Have you personally visited your training provider's facilities? Can they demonstrate legitimate, quality workplace experience environments and training facilities where learners complete their practical hours in real work settings? Legitimate costs cannot be significantly discounted without compromising quality and deliverables. Don’t ignore this major warning sign.

3. Learnerships of Less Than 12 Months

Learnerships require learners to complete specific notional hours at 10 hours per credit, with most programmes ranging from 120-150 credits. This necessitates a minimum of 1,200 work experience hours, typically achieved over 12 months of full-time engagement. Any provider claiming completion in less time should raise immediate concerns.

Also, SA Business School suggests that you verify your training provider's completion rates: How many learners successfully finish programmes?
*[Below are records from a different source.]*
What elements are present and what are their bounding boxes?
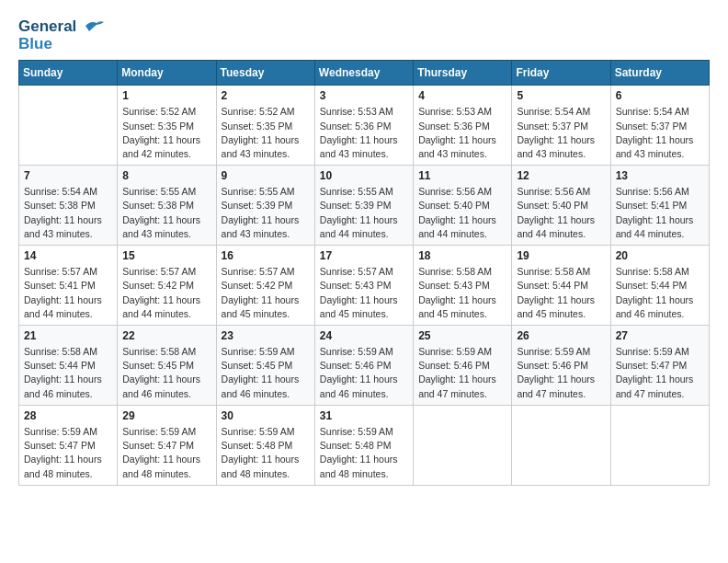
calendar-cell: 30Sunrise: 5:59 AM Sunset: 5:48 PM Dayli… <box>216 405 314 485</box>
calendar-week-row: 28Sunrise: 5:59 AM Sunset: 5:47 PM Dayli… <box>19 405 710 485</box>
title-section <box>104 18 710 20</box>
day-info: Sunrise: 5:57 AM Sunset: 5:41 PM Dayligh… <box>24 265 112 321</box>
page-header: General Blue <box>18 18 710 52</box>
day-number: 17 <box>320 249 408 262</box>
day-number: 11 <box>418 169 506 182</box>
calendar-week-row: 1Sunrise: 5:52 AM Sunset: 5:35 PM Daylig… <box>19 86 710 166</box>
day-number: 5 <box>517 89 605 102</box>
calendar-cell: 25Sunrise: 5:59 AM Sunset: 5:46 PM Dayli… <box>414 326 512 406</box>
day-info: Sunrise: 5:58 AM Sunset: 5:44 PM Dayligh… <box>24 345 112 401</box>
day-info: Sunrise: 5:58 AM Sunset: 5:44 PM Dayligh… <box>517 265 605 321</box>
calendar-week-row: 7Sunrise: 5:54 AM Sunset: 5:38 PM Daylig… <box>19 166 710 246</box>
calendar-table: Sunday Monday Tuesday Wednesday Thursday… <box>18 60 710 485</box>
header-friday: Friday <box>512 61 610 86</box>
day-number: 29 <box>122 409 210 422</box>
calendar-cell: 10Sunrise: 5:55 AM Sunset: 5:39 PM Dayli… <box>314 166 413 246</box>
day-number: 28 <box>24 409 112 422</box>
day-number: 19 <box>517 249 605 262</box>
day-info: Sunrise: 5:55 AM Sunset: 5:38 PM Dayligh… <box>122 185 210 241</box>
day-info: Sunrise: 5:59 AM Sunset: 5:48 PM Dayligh… <box>222 425 310 481</box>
day-info: Sunrise: 5:59 AM Sunset: 5:46 PM Dayligh… <box>418 345 506 401</box>
day-number: 15 <box>122 249 210 262</box>
day-info: Sunrise: 5:54 AM Sunset: 5:38 PM Dayligh… <box>24 185 112 241</box>
calendar-cell: 9Sunrise: 5:55 AM Sunset: 5:39 PM Daylig… <box>216 166 314 246</box>
calendar-header-row: Sunday Monday Tuesday Wednesday Thursday… <box>19 61 710 86</box>
day-info: Sunrise: 5:57 AM Sunset: 5:43 PM Dayligh… <box>320 265 408 321</box>
calendar-cell: 17Sunrise: 5:57 AM Sunset: 5:43 PM Dayli… <box>314 246 413 326</box>
day-info: Sunrise: 5:55 AM Sunset: 5:39 PM Dayligh… <box>222 185 310 241</box>
calendar-cell: 14Sunrise: 5:57 AM Sunset: 5:41 PM Dayli… <box>19 246 118 326</box>
day-info: Sunrise: 5:59 AM Sunset: 5:48 PM Dayligh… <box>320 425 408 481</box>
calendar-cell: 28Sunrise: 5:59 AM Sunset: 5:47 PM Dayli… <box>19 405 118 485</box>
day-info: Sunrise: 5:59 AM Sunset: 5:47 PM Dayligh… <box>24 425 112 481</box>
calendar-cell: 27Sunrise: 5:59 AM Sunset: 5:47 PM Dayli… <box>610 326 709 406</box>
day-number: 22 <box>122 329 210 342</box>
day-number: 2 <box>222 89 310 102</box>
header-monday: Monday <box>118 61 216 86</box>
day-number: 27 <box>616 329 704 342</box>
day-info: Sunrise: 5:54 AM Sunset: 5:37 PM Dayligh… <box>616 105 704 161</box>
day-info: Sunrise: 5:56 AM Sunset: 5:41 PM Dayligh… <box>616 185 704 241</box>
calendar-cell: 1Sunrise: 5:52 AM Sunset: 5:35 PM Daylig… <box>118 86 216 166</box>
day-number: 8 <box>122 169 210 182</box>
header-tuesday: Tuesday <box>216 61 314 86</box>
day-info: Sunrise: 5:55 AM Sunset: 5:39 PM Dayligh… <box>320 185 408 241</box>
calendar-cell <box>414 405 512 485</box>
day-number: 31 <box>320 409 408 422</box>
day-number: 3 <box>320 89 408 102</box>
day-info: Sunrise: 5:53 AM Sunset: 5:36 PM Dayligh… <box>320 105 408 161</box>
calendar-cell: 16Sunrise: 5:57 AM Sunset: 5:42 PM Dayli… <box>216 246 314 326</box>
day-number: 10 <box>320 169 408 182</box>
day-number: 14 <box>24 249 112 262</box>
calendar-cell: 3Sunrise: 5:53 AM Sunset: 5:36 PM Daylig… <box>314 86 413 166</box>
header-wednesday: Wednesday <box>314 61 413 86</box>
calendar-cell: 20Sunrise: 5:58 AM Sunset: 5:44 PM Dayli… <box>610 246 709 326</box>
day-number: 30 <box>222 409 310 422</box>
day-info: Sunrise: 5:58 AM Sunset: 5:44 PM Dayligh… <box>616 265 704 321</box>
day-number: 6 <box>616 89 704 102</box>
calendar-week-row: 14Sunrise: 5:57 AM Sunset: 5:41 PM Dayli… <box>19 246 710 326</box>
day-number: 18 <box>418 249 506 262</box>
day-info: Sunrise: 5:56 AM Sunset: 5:40 PM Dayligh… <box>517 185 605 241</box>
day-number: 25 <box>418 329 506 342</box>
header-thursday: Thursday <box>414 61 512 86</box>
calendar-cell: 7Sunrise: 5:54 AM Sunset: 5:38 PM Daylig… <box>19 166 118 246</box>
calendar-cell: 6Sunrise: 5:54 AM Sunset: 5:37 PM Daylig… <box>610 86 709 166</box>
logo-text: General Blue <box>18 18 104 52</box>
day-info: Sunrise: 5:54 AM Sunset: 5:37 PM Dayligh… <box>517 105 605 161</box>
day-info: Sunrise: 5:59 AM Sunset: 5:46 PM Dayligh… <box>320 345 408 401</box>
calendar-cell: 5Sunrise: 5:54 AM Sunset: 5:37 PM Daylig… <box>512 86 610 166</box>
calendar-cell <box>19 86 118 166</box>
calendar-cell: 15Sunrise: 5:57 AM Sunset: 5:42 PM Dayli… <box>118 246 216 326</box>
day-info: Sunrise: 5:57 AM Sunset: 5:42 PM Dayligh… <box>122 265 210 321</box>
calendar-cell: 4Sunrise: 5:53 AM Sunset: 5:36 PM Daylig… <box>414 86 512 166</box>
day-info: Sunrise: 5:59 AM Sunset: 5:46 PM Dayligh… <box>517 345 605 401</box>
day-info: Sunrise: 5:57 AM Sunset: 5:42 PM Dayligh… <box>222 265 310 321</box>
calendar-cell: 23Sunrise: 5:59 AM Sunset: 5:45 PM Dayli… <box>216 326 314 406</box>
day-info: Sunrise: 5:58 AM Sunset: 5:45 PM Dayligh… <box>122 345 210 401</box>
day-info: Sunrise: 5:59 AM Sunset: 5:45 PM Dayligh… <box>222 345 310 401</box>
day-number: 1 <box>122 89 210 102</box>
calendar-cell: 22Sunrise: 5:58 AM Sunset: 5:45 PM Dayli… <box>118 326 216 406</box>
calendar-cell: 24Sunrise: 5:59 AM Sunset: 5:46 PM Dayli… <box>314 326 413 406</box>
calendar-cell: 31Sunrise: 5:59 AM Sunset: 5:48 PM Dayli… <box>314 405 413 485</box>
logo: General Blue <box>18 18 104 52</box>
calendar-week-row: 21Sunrise: 5:58 AM Sunset: 5:44 PM Dayli… <box>19 326 710 406</box>
calendar-cell: 11Sunrise: 5:56 AM Sunset: 5:40 PM Dayli… <box>414 166 512 246</box>
calendar-cell: 29Sunrise: 5:59 AM Sunset: 5:47 PM Dayli… <box>118 405 216 485</box>
day-number: 26 <box>517 329 605 342</box>
day-info: Sunrise: 5:52 AM Sunset: 5:35 PM Dayligh… <box>122 105 210 161</box>
calendar-cell: 18Sunrise: 5:58 AM Sunset: 5:43 PM Dayli… <box>414 246 512 326</box>
day-number: 13 <box>616 169 704 182</box>
day-number: 4 <box>418 89 506 102</box>
day-number: 9 <box>222 169 310 182</box>
day-number: 24 <box>320 329 408 342</box>
day-number: 7 <box>24 169 112 182</box>
calendar-cell: 26Sunrise: 5:59 AM Sunset: 5:46 PM Dayli… <box>512 326 610 406</box>
calendar-cell: 8Sunrise: 5:55 AM Sunset: 5:38 PM Daylig… <box>118 166 216 246</box>
day-info: Sunrise: 5:52 AM Sunset: 5:35 PM Dayligh… <box>222 105 310 161</box>
day-number: 12 <box>517 169 605 182</box>
header-saturday: Saturday <box>610 61 709 86</box>
calendar-cell: 13Sunrise: 5:56 AM Sunset: 5:41 PM Dayli… <box>610 166 709 246</box>
calendar-cell <box>512 405 610 485</box>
What percentage secure employment post-completion? SETAs mandate 100% project completion, 90% learner retention, 80% national certification achievement, and 70% permanent placement with host employers.

4. Restricted Access to Learners/Facilities

As the sponsor and employer, you should be able to meet and engage with your sponsored learners at training facilities during working hours - without restriction. If an unexpected visit results in unavailable learners or evasive responses from your training provider, this may indicate potential fraud.
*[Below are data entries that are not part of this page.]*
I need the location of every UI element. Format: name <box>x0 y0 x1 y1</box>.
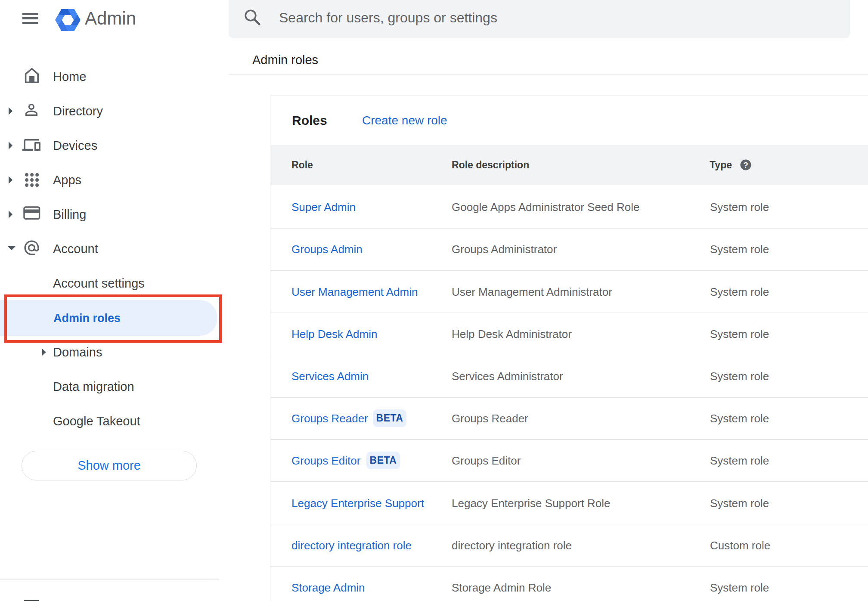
svg-text:?: ? <box>743 161 748 170</box>
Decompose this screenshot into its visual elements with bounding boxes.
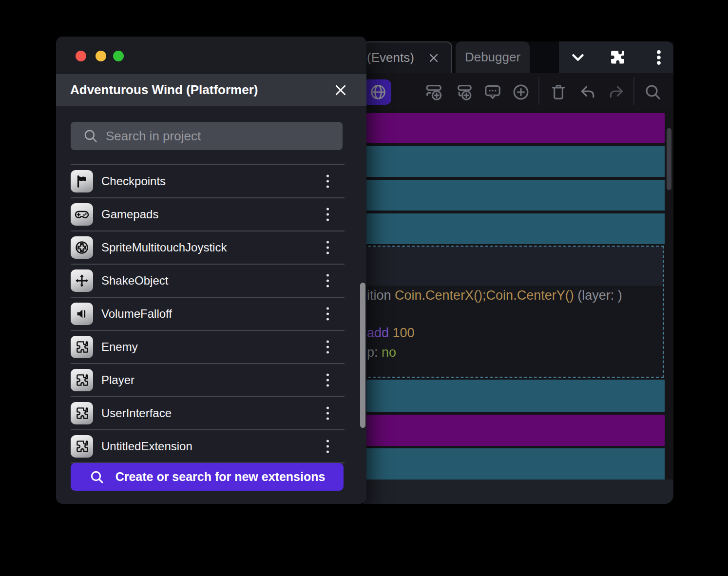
- event-action-line[interactable]: ition Coin.CenterX();Coin.CenterY() (lay…: [367, 288, 622, 303]
- list-item-label: Player: [101, 373, 134, 387]
- move-arrows-icon: [71, 269, 93, 292]
- event-action-line[interactable]: p: no: [367, 345, 396, 360]
- event-row[interactable]: [363, 213, 665, 244]
- search-icon[interactable]: [643, 82, 663, 102]
- joystick-icon: [71, 236, 93, 259]
- list-item-label: Gamepads: [101, 208, 158, 221]
- selected-event-block[interactable]: ition Coin.CenterX();Coin.CenterY() (lay…: [363, 246, 664, 378]
- list-item-label: UserInterface: [101, 406, 172, 420]
- redo-icon[interactable]: [607, 82, 626, 102]
- kebab-menu-icon[interactable]: [325, 405, 331, 422]
- list-item-shakeobject[interactable]: ShakeObject: [71, 265, 345, 298]
- event-row[interactable]: [363, 113, 665, 143]
- dialog-header: Adventurous Wind (Platformer): [56, 74, 366, 106]
- events-scrollbar[interactable]: [667, 128, 671, 190]
- kebab-menu-icon[interactable]: [650, 48, 668, 67]
- tab-debugger-label: Debugger: [465, 50, 520, 65]
- minimize-window-button[interactable]: [96, 51, 106, 61]
- toolbar-divider: [538, 77, 539, 105]
- kebab-menu-icon[interactable]: [325, 438, 331, 455]
- add-comment-icon[interactable]: [483, 82, 502, 102]
- create-button-label: Create or search for new extensions: [115, 470, 326, 484]
- add-event-icon[interactable]: [424, 82, 444, 102]
- project-manager-dialog: Adventurous Wind (Platformer) Checkpoint…: [56, 37, 366, 504]
- event-row[interactable]: [363, 415, 665, 446]
- list-item-untitledextension[interactable]: UntitledExtension: [71, 430, 345, 463]
- dialog-scrollbar[interactable]: [360, 283, 365, 428]
- list-item-player[interactable]: Player: [71, 364, 345, 397]
- list-item-label: VolumeFalloff: [101, 307, 172, 321]
- search-input[interactable]: [105, 128, 336, 144]
- desktop: (Events) Debugger: [0, 0, 728, 576]
- list-item-label: Enemy: [101, 340, 138, 354]
- list-item-label: Checkpoints: [101, 174, 166, 188]
- window-controls-panel: [559, 41, 673, 73]
- extension-list: Checkpoints Gamepads SpriteMultitouchJoy…: [71, 164, 345, 463]
- tab-debugger[interactable]: Debugger: [456, 41, 530, 73]
- tab-events-label: (Events): [367, 50, 414, 65]
- search-icon: [89, 469, 105, 485]
- list-item-label: SpriteMultitouchJoystick: [101, 241, 227, 254]
- list-item-checkpoints[interactable]: Checkpoints: [71, 165, 345, 198]
- speaker-icon: [71, 303, 93, 325]
- globe-icon: [369, 83, 387, 101]
- close-tab-icon[interactable]: [428, 52, 440, 64]
- list-item-enemy[interactable]: Enemy: [71, 331, 345, 364]
- chevron-down-icon[interactable]: [569, 48, 587, 67]
- puzzle-icon: [71, 435, 93, 458]
- list-item-spritemultitouchjoystick[interactable]: SpriteMultitouchJoystick: [71, 231, 345, 265]
- list-item-label: ShakeObject: [101, 274, 168, 288]
- puzzle-icon: [71, 336, 93, 358]
- event-row[interactable]: [363, 448, 665, 480]
- list-item-gamepads[interactable]: Gamepads: [71, 198, 345, 231]
- gamepad-icon: [71, 203, 93, 226]
- kebab-menu-icon[interactable]: [325, 173, 331, 190]
- close-icon[interactable]: [333, 83, 348, 97]
- undo-icon[interactable]: [578, 82, 597, 102]
- search-box[interactable]: [71, 122, 343, 150]
- event-row[interactable]: [363, 180, 665, 211]
- event-row[interactable]: [363, 146, 665, 177]
- dialog-titlebar: [56, 37, 366, 74]
- add-subevent-icon[interactable]: [455, 82, 474, 102]
- events-sheet: ition Coin.CenterX();Coin.CenterY() (lay…: [363, 110, 673, 480]
- extensions-puzzle-icon[interactable]: [608, 48, 626, 67]
- list-item-volumefalloff[interactable]: VolumeFalloff: [71, 298, 345, 331]
- kebab-menu-icon[interactable]: [325, 206, 331, 223]
- list-item-userinterface[interactable]: UserInterface: [71, 397, 345, 430]
- kebab-menu-icon[interactable]: [325, 372, 331, 389]
- search-icon: [82, 128, 99, 144]
- add-circle-icon[interactable]: [511, 82, 531, 102]
- trash-icon[interactable]: [549, 82, 568, 102]
- puzzle-icon: [71, 402, 93, 424]
- tab-bar: (Events) Debugger: [363, 41, 673, 73]
- list-item-label: UntitledExtension: [101, 440, 192, 453]
- create-or-search-extensions-button[interactable]: Create or search for new extensions: [71, 463, 344, 491]
- events-toolbar: [363, 73, 673, 110]
- puzzle-icon: [71, 369, 93, 391]
- toolbar-divider: [633, 77, 634, 105]
- event-condition-area[interactable]: [364, 247, 663, 286]
- event-row[interactable]: [363, 380, 665, 412]
- kebab-menu-icon[interactable]: [325, 306, 331, 323]
- kebab-menu-icon[interactable]: [325, 339, 331, 356]
- event-action-line[interactable]: add 100: [367, 325, 415, 341]
- zoom-window-button[interactable]: [113, 51, 124, 61]
- kebab-menu-icon[interactable]: [325, 272, 331, 289]
- close-window-button[interactable]: [76, 51, 86, 61]
- events-editor-window: (Events) Debugger: [363, 41, 673, 504]
- events-sheet-footer: [363, 480, 673, 504]
- page-title: Adventurous Wind (Platformer): [70, 82, 258, 97]
- kebab-menu-icon[interactable]: [325, 239, 331, 256]
- tab-events[interactable]: (Events): [363, 41, 452, 73]
- flag-icon: [71, 170, 93, 192]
There is, unfortunately, a growing trend of illegitimate providers exploiting system gaps in disparate SETA databases, registering identical learners for multiple simultaneous learnership programmes across different SETAs, and claiming fees for undelivered training.

5. Inability to Facilitate Learner Absorption

The B-BBEE scorecard emphasises absorption, encouraging sponsors to employ learners post-programme. But companies outsourcing learnerships for unemployed individuals or people with disabilities often cannot provide suitable employment environments, typically relying on training companies for absorption. Providers unable to facilitate learner absorption, particularly for disabled participants, present another warning salvo. Absorption is crucial. Without progression to gainful employment, learnership programmes merely perpetuate cycles of unfulfilled expectations and demoralisation among young people.
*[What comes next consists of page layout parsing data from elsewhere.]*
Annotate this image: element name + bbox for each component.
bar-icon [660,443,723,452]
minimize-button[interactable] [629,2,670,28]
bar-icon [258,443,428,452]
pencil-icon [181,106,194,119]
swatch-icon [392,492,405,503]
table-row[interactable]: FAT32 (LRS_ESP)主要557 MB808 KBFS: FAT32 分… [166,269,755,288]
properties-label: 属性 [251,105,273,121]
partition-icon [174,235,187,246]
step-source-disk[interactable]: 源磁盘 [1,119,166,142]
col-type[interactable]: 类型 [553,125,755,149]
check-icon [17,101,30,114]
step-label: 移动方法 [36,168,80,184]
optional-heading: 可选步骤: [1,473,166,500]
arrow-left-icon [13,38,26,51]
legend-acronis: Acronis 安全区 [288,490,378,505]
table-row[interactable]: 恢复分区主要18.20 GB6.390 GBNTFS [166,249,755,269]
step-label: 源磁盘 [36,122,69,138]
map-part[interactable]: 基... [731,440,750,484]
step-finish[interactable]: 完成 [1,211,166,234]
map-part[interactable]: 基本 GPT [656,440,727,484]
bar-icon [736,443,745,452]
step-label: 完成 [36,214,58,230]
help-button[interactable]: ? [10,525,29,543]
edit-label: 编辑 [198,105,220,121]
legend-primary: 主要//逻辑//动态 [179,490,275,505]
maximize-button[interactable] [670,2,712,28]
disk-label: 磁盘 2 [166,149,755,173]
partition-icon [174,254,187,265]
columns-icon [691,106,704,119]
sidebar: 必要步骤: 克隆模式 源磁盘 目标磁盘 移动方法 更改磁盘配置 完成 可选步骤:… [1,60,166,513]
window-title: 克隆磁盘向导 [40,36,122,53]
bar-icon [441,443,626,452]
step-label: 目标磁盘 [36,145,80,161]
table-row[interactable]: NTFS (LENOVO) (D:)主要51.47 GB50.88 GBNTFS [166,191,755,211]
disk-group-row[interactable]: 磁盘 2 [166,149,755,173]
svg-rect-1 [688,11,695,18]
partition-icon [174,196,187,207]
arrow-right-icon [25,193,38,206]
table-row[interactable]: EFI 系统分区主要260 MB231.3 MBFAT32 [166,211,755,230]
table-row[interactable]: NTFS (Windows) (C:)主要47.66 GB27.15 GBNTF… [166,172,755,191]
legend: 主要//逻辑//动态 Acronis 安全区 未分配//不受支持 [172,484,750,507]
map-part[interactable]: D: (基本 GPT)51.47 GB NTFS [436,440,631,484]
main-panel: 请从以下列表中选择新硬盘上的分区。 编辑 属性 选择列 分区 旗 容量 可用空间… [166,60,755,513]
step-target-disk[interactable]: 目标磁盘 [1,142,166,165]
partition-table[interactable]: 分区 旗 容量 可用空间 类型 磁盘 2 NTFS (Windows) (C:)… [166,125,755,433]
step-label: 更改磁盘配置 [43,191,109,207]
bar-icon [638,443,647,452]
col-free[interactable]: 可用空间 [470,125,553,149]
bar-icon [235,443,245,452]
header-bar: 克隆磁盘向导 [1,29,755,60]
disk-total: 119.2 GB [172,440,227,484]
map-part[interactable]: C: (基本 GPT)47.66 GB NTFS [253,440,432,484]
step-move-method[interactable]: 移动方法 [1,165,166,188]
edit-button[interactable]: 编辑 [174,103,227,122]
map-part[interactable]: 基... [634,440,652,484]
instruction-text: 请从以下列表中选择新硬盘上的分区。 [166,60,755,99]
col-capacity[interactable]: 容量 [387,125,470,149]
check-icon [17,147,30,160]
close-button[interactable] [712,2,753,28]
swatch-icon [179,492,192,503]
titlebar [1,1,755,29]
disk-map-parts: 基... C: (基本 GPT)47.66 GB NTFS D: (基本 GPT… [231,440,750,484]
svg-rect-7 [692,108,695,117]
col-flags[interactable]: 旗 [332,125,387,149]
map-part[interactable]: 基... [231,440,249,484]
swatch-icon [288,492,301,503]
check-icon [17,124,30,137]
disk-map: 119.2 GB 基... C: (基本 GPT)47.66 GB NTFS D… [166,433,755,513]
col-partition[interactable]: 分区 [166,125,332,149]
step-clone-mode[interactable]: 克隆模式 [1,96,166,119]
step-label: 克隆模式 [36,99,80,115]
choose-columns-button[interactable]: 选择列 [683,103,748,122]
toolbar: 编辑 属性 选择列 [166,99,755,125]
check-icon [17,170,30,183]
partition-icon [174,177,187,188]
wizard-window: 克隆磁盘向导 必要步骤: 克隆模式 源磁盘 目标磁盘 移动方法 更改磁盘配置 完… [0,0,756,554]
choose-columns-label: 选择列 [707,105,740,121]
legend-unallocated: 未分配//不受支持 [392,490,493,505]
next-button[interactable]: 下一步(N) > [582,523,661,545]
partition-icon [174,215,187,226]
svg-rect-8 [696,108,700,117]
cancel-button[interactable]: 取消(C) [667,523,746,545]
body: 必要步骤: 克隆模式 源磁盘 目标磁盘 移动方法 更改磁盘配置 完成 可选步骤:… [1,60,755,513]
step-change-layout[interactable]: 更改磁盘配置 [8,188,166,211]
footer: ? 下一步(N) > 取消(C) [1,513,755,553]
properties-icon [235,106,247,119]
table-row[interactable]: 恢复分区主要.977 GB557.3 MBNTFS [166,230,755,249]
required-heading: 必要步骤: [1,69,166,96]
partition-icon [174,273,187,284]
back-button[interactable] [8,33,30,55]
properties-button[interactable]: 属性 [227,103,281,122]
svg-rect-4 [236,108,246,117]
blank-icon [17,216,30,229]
Success Story: Meaningful Impact Through Proper Implementation

In the last six months, SA Business School has successfully placed 250 South African learners into permanent positions, following completion of Contact Centre (NQF 2 and 4) and Business Administration (NQF 2) learnerships. Companies in manufacturing, engineering, financial services, food and beverage, and healthcare sectors provided full sponsorship, including covering training costs and monthly stipends for disabled youth aged 18-27.

The majority of these positions were created within SA Business School's BPO partner network, which specialises in debt collection, sales, and customer service, with additional placements in sponsor organisations.

Get involved in the learnership journey 

It’s important to work with ethical, credible training and education partners that have the best interests of your business, employees and learners at heart. Get involved with your training provider and your sponsored learners, to ensure that your investment in skills development and youth employment delivers for our country, our economy and your bottom line.